As you can see, we were about 1 km away from the border with Egypt. The dunes were magnificent; desolate, and beautiful. Yet, I left immensely relieved that I was doing my work in the Greek Islands instead of the desert. Here are a few pictures from the trip:
Here’s the gaggle of most of the herpetologists (and at least one good-sport wife) watching conference host, Shai Meiri tell us about one of the desert lizard species, Acanthodactylus scutellatus.
We spent a lot of our time tracking the lizards and snakes in the sand. Here’s an intriguing sign, meant to be read left to right. One of the desert skinks is an adept sand swimmer and yet sometimes surfaces above ground where it trots to its next destination.

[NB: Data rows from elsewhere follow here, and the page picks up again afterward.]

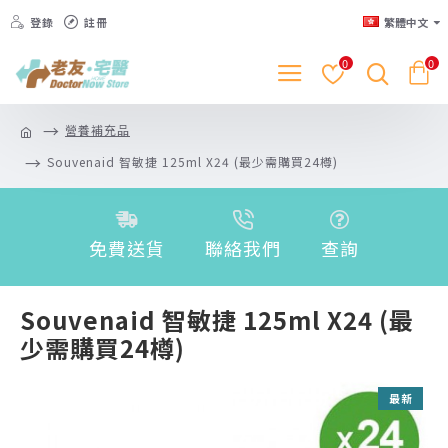
登錄
註冊
繁體中文
0
0
營養補充品
Souvenaid 智敏捷 125ml X24 (最少需購買24樽)
免費送貨
聯絡我們
查詢
Souvenaid 智敏捷 125ml X24 (最
少需購買24樽)
最新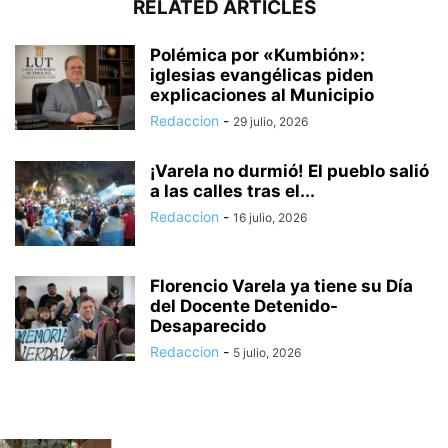
RELATED ARTICLES
Polémica por «Kumbión»:
iglesias evangélicas piden
explicaciones al Municipio
Redaccion
-
29 julio, 2026
¡Varela no durmió! El pueblo salió
a las calles tras el...
Redaccion
-
16 julio, 2026
Florencio Varela ya tiene su Día
del Docente Detenido-
Desaparecido
Redaccion
-
5 julio, 2026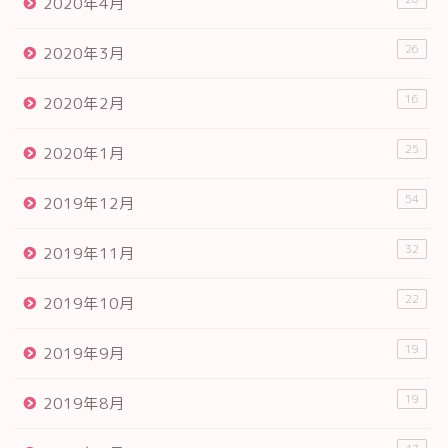
2020年4月
26
2020年3月
16
2020年2月
25
2020年1月
54
2019年12月
32
2019年11月
22
2019年10月
19
2019年9月
19
2019年8月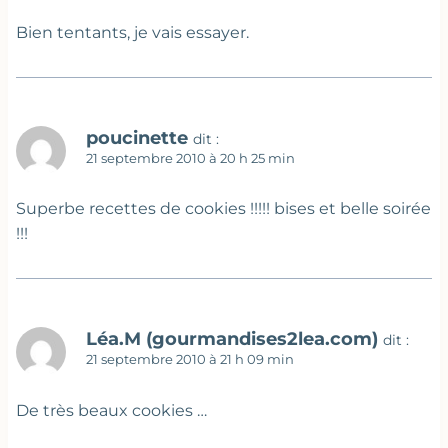
Bien tentants, je vais essayer.
poucinette
dit :
21 septembre 2010 à 20 h 25 min
Superbe recettes de cookies !!!!! bises et belle soirée
!!!
Léa.M (gourmandises2lea.com)
dit :
21 septembre 2010 à 21 h 09 min
De très beaux cookies …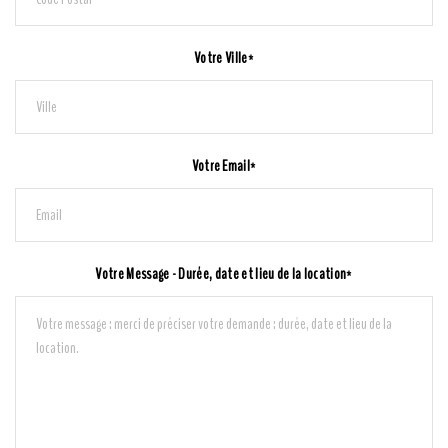
Votre Ville*
Votre Email*
Votre Message - Durée, date et lieu de la location*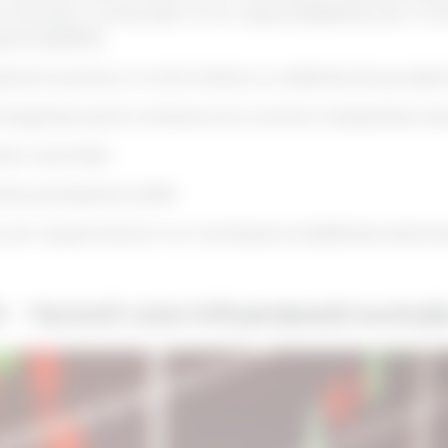
 de bănci comerciale ce au responsabilitatea de a furniz
ponsabilități:
parent și precis, în conformitate cu realitatea de pe piaț
ntegritate pentru evitarea unor practici manipulative ale 
tor autorități;
le participante și BNR.
in respectarea lor se contribuie la stabilitatea sistemulu
 - factorii care influențează evoluț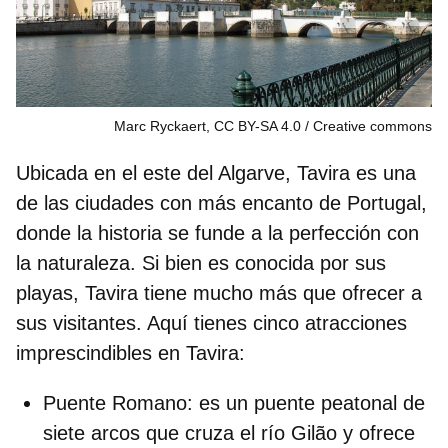
Marc Ryckaert, CC BY-SA 4.0
Creative commons
Ubicada en el este del Algarve, Tavira es una
de las ciudades con más encanto de Portugal,
donde la historia se funde a la perfección con
la naturaleza. Si bien es conocida por sus
playas, Tavira tiene mucho más que ofrecer a
sus visitantes. Aquí tienes cinco atracciones
imprescindibles en Tavira:
Puente Romano
: es un puente peatonal de
siete arcos que cruza el río Gilão y ofrece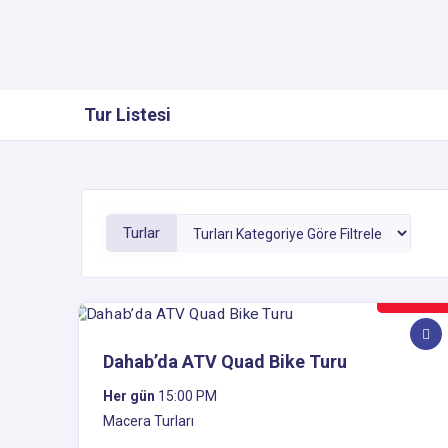
Tur Listesi
Turlar
30$
Dahab’da ATV Quad Bike Turu
Her gün
15:00 PM
Macera Turları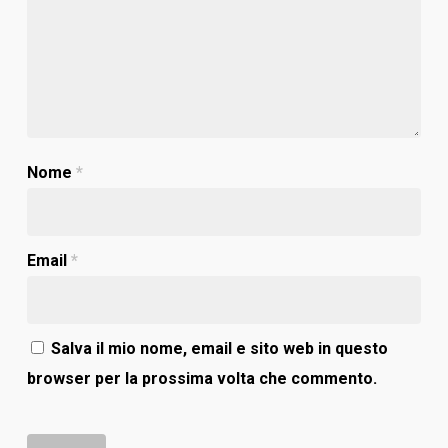
Nome
*
Email
*
Salva il mio nome, email e sito web in questo
browser per la prossima volta che commento.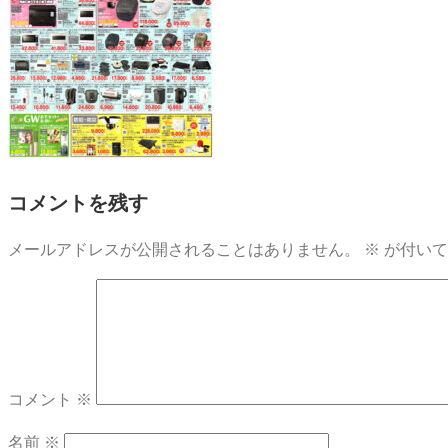
コメントを残す
メールアドレスが公開されることはありません。
※
が付いて
コメント
※
名前
※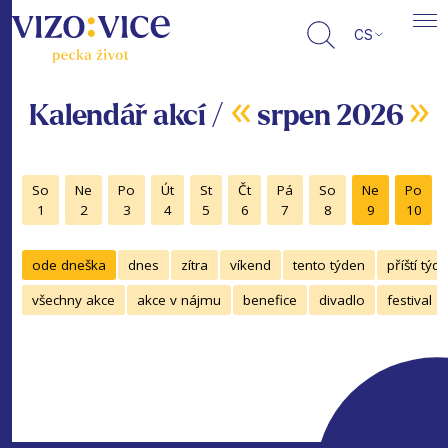
CS
«
»
Kalendář akcí /
srpen 2026
So
Ne
Po
Út
St
Čt
Pá
So
Ne
Po
1
2
3
4
5
6
7
8
9
10
ode dneška
dnes
zítra
víkend
tento týden
příští týd
všechny akce
akce v nájmu
benefice
divadlo
festival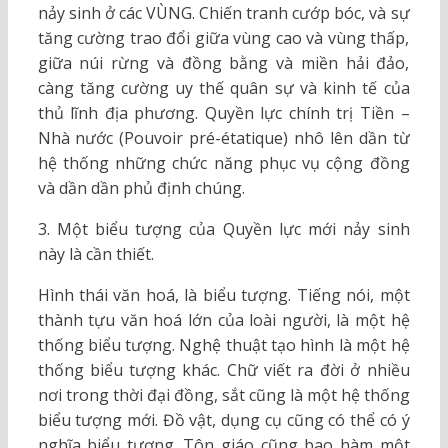
nảy sinh ở các VÙNG. Chiến tranh cướp bóc, và sự
tăng cường trao đổi giữa vùng cao và vùng thấp,
giữa núi rừng và đồng bằng và miền hải đảo,
càng tăng cường uy thế quân sự và kinh tế của
thủ lĩnh địa phương. Quyền lực chính trị Tiền –
Nhà nước (Pouvoir pré-étatique) nhô lên dần từ
hệ thống những chức năng phục vụ cộng đồng
và dần dần phủ định chúng.
3. Một biểu tượng của Quyền lực mới nảy sinh
này là cần thiết.
Hình thái văn hoá, là biểu tượng. Tiếng nói, một
thành tựu văn hoá lớn của loài người, là một hệ
thống biểu tượng. Nghệ thuật tạo hình là một hệ
thống biểu tượng khác. Chữ viết ra đời ở nhiều
nơi trong thời đại đồng, sắt cũng là một hệ thống
biểu tượng mới. Đồ vật, dụng cụ cũng có thể có ý
nghĩa biểu tượng. Tôn giáo cũng bao hàm một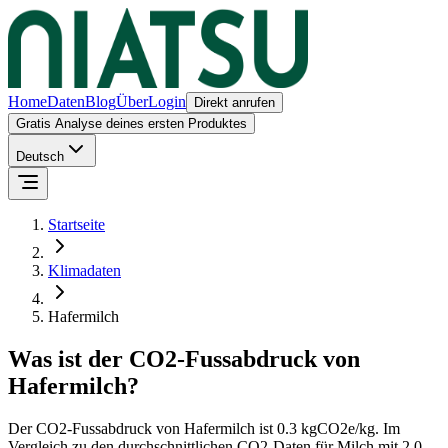
Home
Daten
Blog
Über
Login
Direkt anrufen
Gratis Analyse deines ersten Produktes
Deutsch
Startseite
Klimadaten
Hafermilch
Was ist der CO2-Fussabdruck von
Hafermilch
?
Der CO2-Fussabdruck von
Hafermilch
ist
0.3
kgCO2e/kg.
Im
Vergleich zu den durchschnittlichen CO2-Daten für
Milch
mit
2.0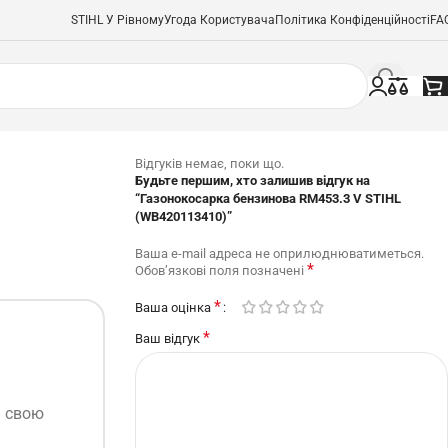
STIHL У Рівному
Угода Користувача
Політика Конфіденційності
FA
Відгуків немає, поки що.
Будьте першим, хто залишив відгук на
“Газонокосарка бензинова RM453.3 V STIHL
(WB420113410)”
Ваша e-mail адреса не оприлюднюватиметься.
*
Обов’язкові поля позначені
*
Ваша оцінка
*
Ваш відгук
ь свою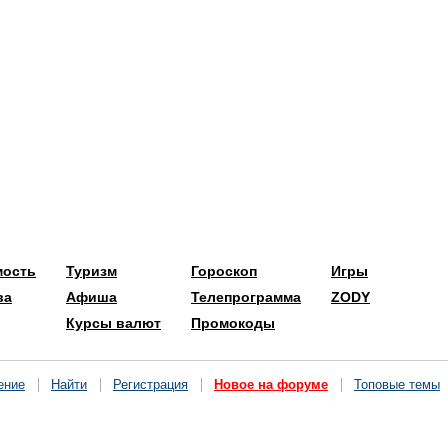
мость
Туризм
Гороскоп
Игры
ва
Афиша
Телепрограмма
ZODY
Курсы валют
Промокоды
ение
Найти
Регистрация
Новое на форуме
Топовые темы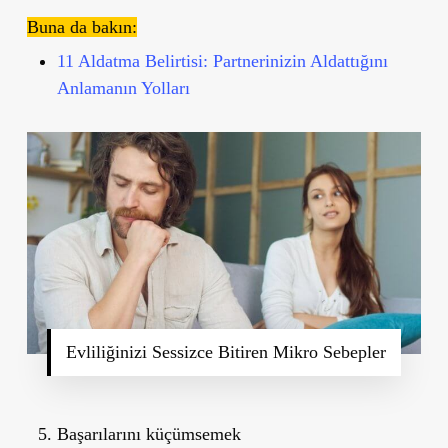
Buna da bakın:
11 Aldatma Belirtisi: Partnerinizin Aldattığını
Anlamanın Yolları
Evliliğinizi Sessizce Bitiren Mikro Sebepler
Başarılarını küçümsemek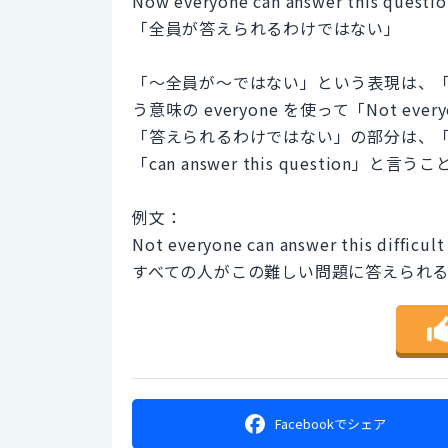
Now everyone can answer this questio
「全員が答えられるわけではない」
「〜全員が〜ではない」という表現は、「〜
う意味の everyone を使って「Not ev
「答えられるわけではない」の部分は、「〜
「can answer this question」と
例文：
Not everyone can answer this difficult
すべての人がこの難しい問題に答えられ
Facebookで
シェア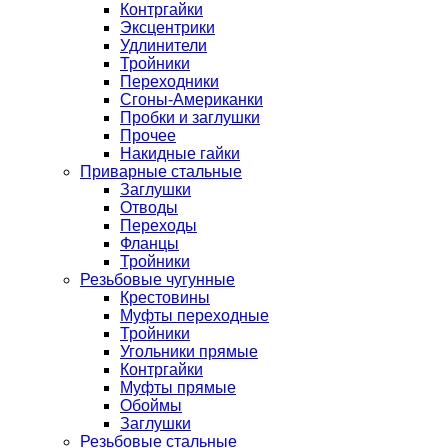
Контргайки
Эксцентрики
Удлинители
Тройники
Переходники
Сгоны-Американки
Пробки и заглушки
Прочее
Накидные гайки
Приварные стальные
Заглушки
Отводы
Переходы
Фланцы
Тройники
Резьбовые чугунные
Крестовины
Муфты переходные
Тройники
Угольники прямые
Контргайки
Муфты прямые
Обоймы
Заглушки
Резьбовые стальные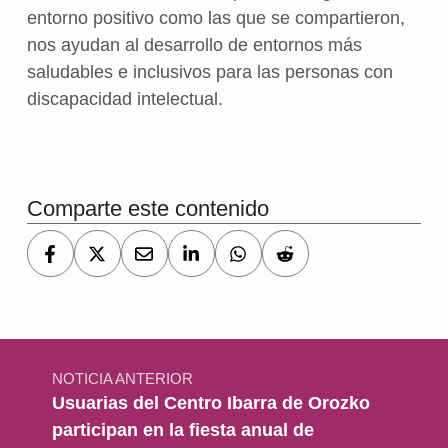
entorno positivo como las que se compartieron,
nos ayudan al desarrollo de entornos más
saludables e inclusivos para las personas con
discapacidad intelectual.
Volver a la navegación principal
Comparte este contenido
Navegación de entradas
NOTICIA ANTERIOR
Usuarias del Centro Ibarra de Orozko
participan en la fiesta anual de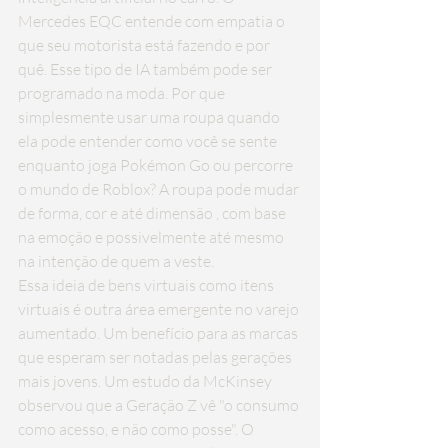
Mercedes EQC entende com empatia o 
que seu motorista está fazendo e por 
quê. Esse tipo de IA também pode ser 
programado na moda. Por que 
simplesmente usar uma roupa quando 
ela pode entender como você se sente 
enquanto joga Pokémon Go ou percorre 
o mundo de Roblox? A roupa pode 
mudar 
de forma, cor e até dimensão
 , com base 
na emoção e possivelmente até mesmo 
na intenção de quem a veste.
Essa ideia de bens virtuais como itens 
virtuais é outra área emergente no varejo 
aumentado. Um benefício para as marcas 
que esperam ser notadas pelas gerações 
mais jovens. Um 
estudo da McKinsey 
observou que a
 Geração Z vê "o consumo 
como acesso, e não como posse". O 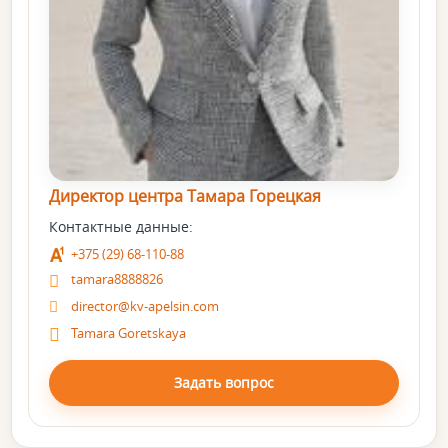
Директор центра Тамара Горецкая
Контактные данные:
+375 (29) 68-110-88
tamara8888826
director@kv-apelsin.com
Tamara Goretskaya
Задать вопрос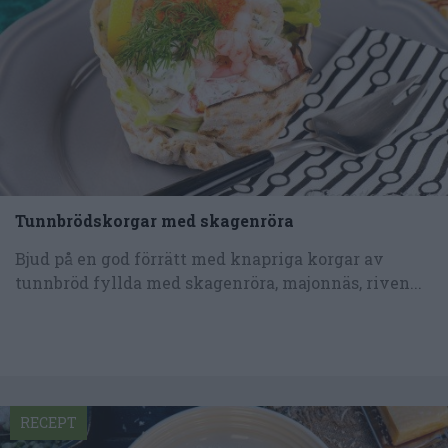
Tunnbrödskorgar med skagenröra
Bjud på en god förrätt med knapriga korgar av
tunnbröd fyllda med skagenröra, majonnäs, riven...
RECEPT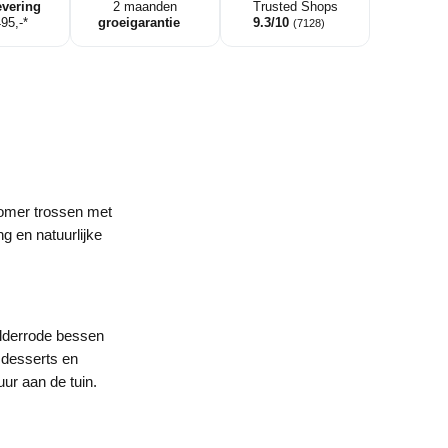
evering
2 maanden
Trusted Shops
495,-*
groeigarantie
9.3/10
(7128)
 zomer trossen met
g en natuurlijke
elderrode bessen
f desserts en
ur aan de tuin.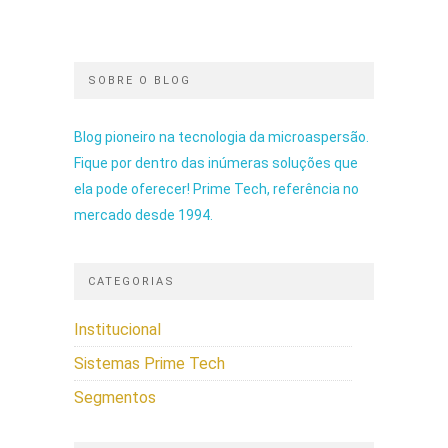
SOBRE O BLOG
Blog pioneiro na tecnologia da microaspersão.
Fique por dentro das inúmeras soluções que
ela pode oferecer! Prime Tech, referência no
mercado desde 1994.
CATEGORIAS
Institucional
Sistemas Prime Tech
Segmentos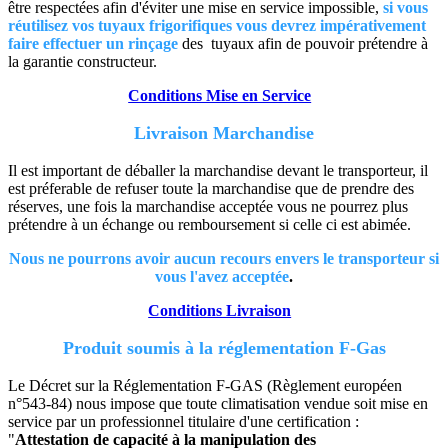
être respectées afin d'éviter une mise en service impossible,
si vous
réutilisez vos tuyaux frigorifiques vous devrez impérativement
faire effectuer un rinçage
des tuyaux afin de pouvoir prétendre à
la garantie constructeur.
Conditions Mise en Service
Livraison Marchandise
Il est important de déballer la marchandise devant le transporteur, il
est préferable de refuser toute la marchandise que de prendre des
réserves, une fois la marchandise acceptée vous ne pourrez plus
prétendre à un échange ou remboursement si celle ci est abimée.
Nous ne pourrons avoir aucun recours envers le transporteur si
vous l'avez acceptée
.
Conditions Livraison
Produit soumis à la réglementation F-Gas
Le Décret sur la Réglementation F-GAS (Règlement européen
n°543-84) nous impose que toute climatisation vendue soit mise en
service par un professionnel titulaire d'une certification :
"
Attestation de capacité à la manipulation des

The squiggles on the left are where the sand has filled in behind her subterranean progress, she surfaces mid-way through, and pops above ground to walk across the surface after that.
Claire with a lizard in hand (Acanthodactylus scutellatus).
We stayed well past night-fall because many of the desert species become most active after the glaring sun goes down. Here’s Panayiotis Pafilis showing off a beautiful gecko, Stenodactylus stenodactylus.
Here’s Shai showing off a beautiful Scincus scincus specimen to three researchers whose work I’ve enjoyed reading for the last ten years: Rick Shine, Claudia Corti, and Miguel Carretero.
The beautiful Scincus scincus, my favorite find of the day.
Once the sun went down we were “lucky” to find tons and tons of snakes. Most of the snakes are actually pretty small but venomous (15 cm to about 30 cm in length). They’d really pack a punch though so I steered clear and let the pros work with them. This was the best photo I got of Cerastes cerastes. It’s a beautiful snake with two big horns on its head.
Here’s a final picture showing another academic role model, Aaron Bauer, enjoying a close look at a gecko species he’d never seen in the wild before. It was my first time seeing the species too but it’s somewhat more exciting for Aaron as he’s the world expert on geckos and has spent years in the field on every continent where geckos can be found. (I can’t remember though whether this was Stenodactylus stenodactylus or Stenodactylus petrii… we saw both).